Aldo Revello, cinquantatreenne, skipper di professione da oltre 15 anni, era partito dalla Martinica il 7 aprile per riportare la barca a vela Bright alla Spezia, insieme al collega skipper e amico fraterno Antonio Voinea, romeno che aveva vissuto a lungo in Veneto ma che ora risiedeva a Fuerteventura nelle isole Canarie. Revello e Voinea sono marinai esperti e navigano spesso ai Caraibi. Il 28 aprile, dopo una sosta alle Azzorre, erano ripartiti alla volta di Gibilterra con condizioni di mare considerate buone. Il 2 maggio l’ultimo segnale dal sistema satellitare della Bright, a 300 miglia a est di Sao Miguel nelle Azzorre. Da lì erano partite le ricerche, con una imponente task force di mezzi marini e aerei senza però esiti positivi. Ritrovati solo tre giubbotti di salvataggio, che però potrebbero non appartenere al natante, oltre a quelli che potrebbero essere resti dell’imbarcazione.
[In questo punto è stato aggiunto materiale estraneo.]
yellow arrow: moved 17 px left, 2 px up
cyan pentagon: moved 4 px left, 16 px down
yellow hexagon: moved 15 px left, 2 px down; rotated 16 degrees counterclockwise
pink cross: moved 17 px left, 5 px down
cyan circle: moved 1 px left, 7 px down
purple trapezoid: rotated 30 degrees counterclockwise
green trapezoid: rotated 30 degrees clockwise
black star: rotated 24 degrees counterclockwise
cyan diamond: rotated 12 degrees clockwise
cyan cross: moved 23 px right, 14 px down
“La Farnesina, attraverso l’Ambasciata d’Italia a Lisbona, sta compiendo ulteriori passi sulle Autorità portoghesi affinché possano riprendere le ricerche dell’imbarcazione”, si è appreso da fonti del ministero degli Esteri. “Questa notizia ci riempie di nuova speranza”, commenta Rosa Cilano, la moglie di Revello, dopo alcuni appelli rivolti alle autorità. “Continuiamo a chiedere alle istituzioni, a ogni livello, di intervenire – ha aggiunto la donna – Non pretendiamo si cerchi per mesi, ma soli tre giorni in queste condizioni sembrano davvero troppo pochi”.

Ci sono “al nostro fianco – aveva detto in un precedente appello la donna – velisti esperti come Giovanni Soldini e altri che sostengono che potrebbero trovarsi su una zattera anche in una zona diversa, portati dalle correnti”. La zattera del Bright, la barca a vela con la quale i due skipper stavano rientrando in Italia dai Caraibi, ha “ami per pescare e dà la possibilità di sopravvivere a 10 persone. Continuate le ricerche, l’Italia ci aiuti. Ci sono una bimba di 4 anni e una ragazza di 17 (le due figlie di Aldo Revello, ndr) che stanno aspettando il papà”.